The question we have to ask ourselves is this: Can we radically disagree with one another without having to compromise our sense of personhood? Can we radically disagree with one another and accept that two opposing points of view may come from the heart, honestly, genuinely and prayerfully? Can we see God in the face of the one with whom we radically disagree? I believe we can. I’ll be straight with you. It’s one of the most difficult things Jesus calls us to do. In our own pews there are people who represent both sides of the aisle, to the far left, the far right and everywhere in between—it is one of the things that makes St. James’s great, and makes me a better priest and preacher. I have to stay on my toes! While this makes our church body more interesting and diverse, oftentimes it creates tension. But I do believe we can co-exist within the tension and respect one another and love one another, at the very least in the Biblical sense.

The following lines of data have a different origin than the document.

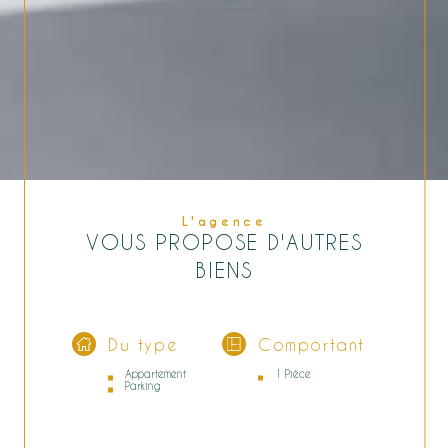
L'agence
VOUS PROPOSE D'AUTRES
BIENS
Du type
Comportant
Appartement
1 Pièce
Parking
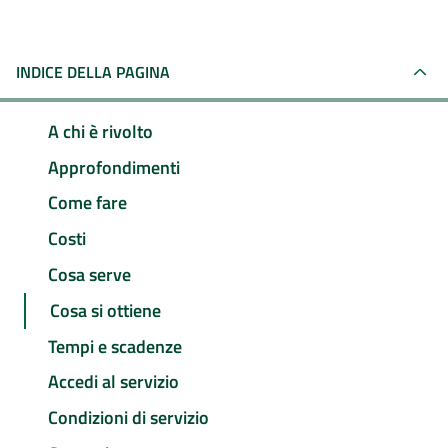
INDICE DELLA PAGINA
A chi è rivolto
Approfondimenti
Come fare
Costi
Cosa serve
Cosa si ottiene
Tempi e scadenze
Accedi al servizio
Condizioni di servizio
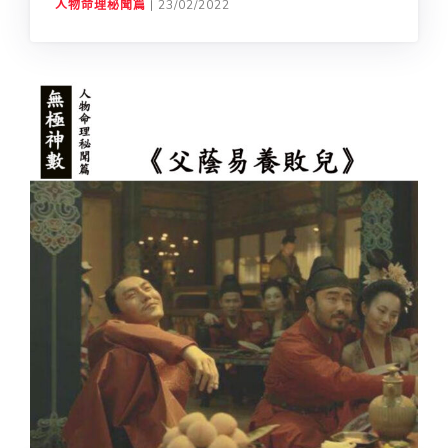
人物命理秘聞篇
|
23/02/2022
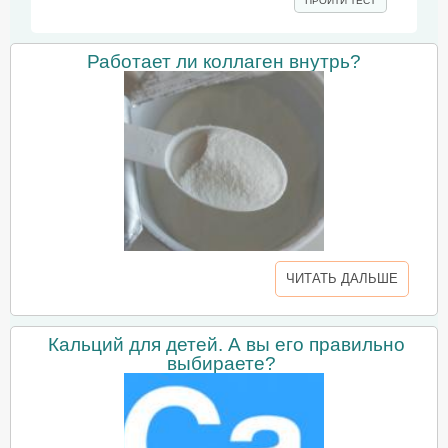
ПРОЙТИ ТЕСТ
Работает ли коллаген внутрь?
ЧИТАТЬ ДАЛЬШЕ
Кальций для детей. А вы его правильно
выбираете?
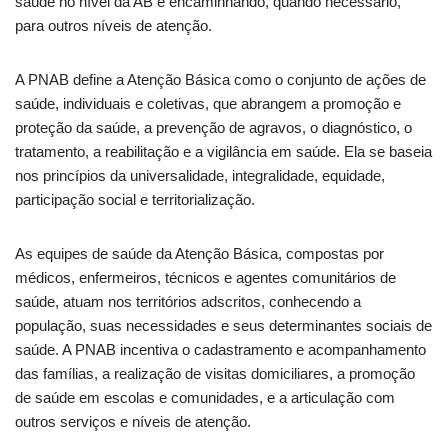
saúde no nível da AB e encaminhando, quando necessário,
para outros níveis de atenção.
A PNAB define a Atenção Básica como o conjunto de ações de
saúde, individuais e coletivas, que abrangem a promoção e
proteção da saúde, a prevenção de agravos, o diagnóstico, o
tratamento, a reabilitação e a vigilância em saúde. Ela se baseia
nos princípios da universalidade, integralidade, equidade,
participação social e territorialização.
As equipes de saúde da Atenção Básica, compostas por
médicos, enfermeiros, técnicos e agentes comunitários de
saúde, atuam nos territórios adscritos, conhecendo a
população, suas necessidades e seus determinantes sociais de
saúde. A PNAB incentiva o cadastramento e acompanhamento
das famílias, a realização de visitas domiciliares, a promoção
de saúde em escolas e comunidades, e a articulação com
outros serviços e níveis de atenção.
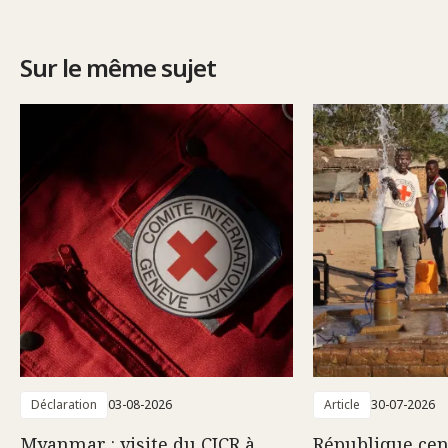
Sur le même sujet
Déclaration
03-08-2026
Article
30-07-2026
Myanmar : visite du CICR à
République cent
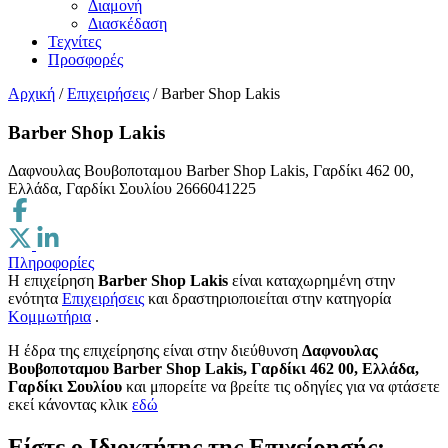
Διαμονή
Διασκέδαση
Τεχνίτες
Προσφορές
Αρχική
/
Επιχειρήσεις
/
Barber Shop Lakis
Barber Shop Lakis
Δαφνουλας Βουβοποταμου Barber Shop Lakis, Γαρδίκι 462 00,
Ελλάδα, Γαρδίκι Σουλίου
2666041225
Πληροφορίες
Η επιχείρηση
Barber Shop Lakis
είναι καταχωρημένη στην
ενότητα
Επιχειρήσεις
και δραστηριοποιείται στην κατηγορία
Κομμωτήρια
.
H έδρα της επιχείρησης είναι στην διεύθυνση
Δαφνουλας
Βουβοποταμου Barber Shop Lakis, Γαρδίκι 462 00, Ελλάδα,
Γαρδίκι Σουλίου
και μπορείτε να βρείτε τις οδηγίες για να φτάσετε
εκεί κάνοντας κλικ
εδώ
Είστε ο Ιδιοκτήτης της Επιχείρησής;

With that said, how do we love in spite of ourselves? How do we see God in the face of people whose ideas we disrespect and perhaps even regard as hostile? Let’s look at what Paul writes of Christ in the second chapter of Ephesians verses 15 and 16: “He has abolished the law with its commandments and ordinances, that he might create in himself one new humanity in place of the two, thus making peace, and might reconcile both groups to God in one body through the cross, thus putting to death that hostility through it.” The cross. By dying on the cross, Jesus breaks down a wall that separates humanity from God. Your religious enemy, your political enemy, has been gifted the same unmerited grace you have been gifted. We are equal in the eyes of God. Have you ever really considered the visual symbolism of Jesus’ sacrifice for us on the cross? Jesus in between two disparate arms? You (looking left) and me (looking right) with Christ in middle reconciling our hostilities and differences.
Paul is not calling us to be heroes of the faith like the men whose lives changed the world: Martin Luther King, Jr., Nelson Mandela, and Gandhi. Ephesians makes it possible for every Christian to make an appropriate response to the extraordinary salvation already extended to us by God in the sacrament of the Holy Eucharist. When we come before God at that altar (pointing) to receive the body and blood of our savior Jesus Christ are we not called to forgive our neighbor? To ask forgiveness for our own self-righteousness? To surrender our hostilities, our hatred and fear? Why else would we drink from a common cup? If we cannot stand before the altar of God as one for the sole purpose of being fed by the only thing that really matters, then we are in a world of hurt. It’s time we acknowledged that we have much more in common than we do differences. More important, our divisions cannot allow us to lose sight of what unites us, what binds us together: our love of God. Love is not something we believe, have, keep, or give: it is something we do, and in its doing we kneel together. Amen.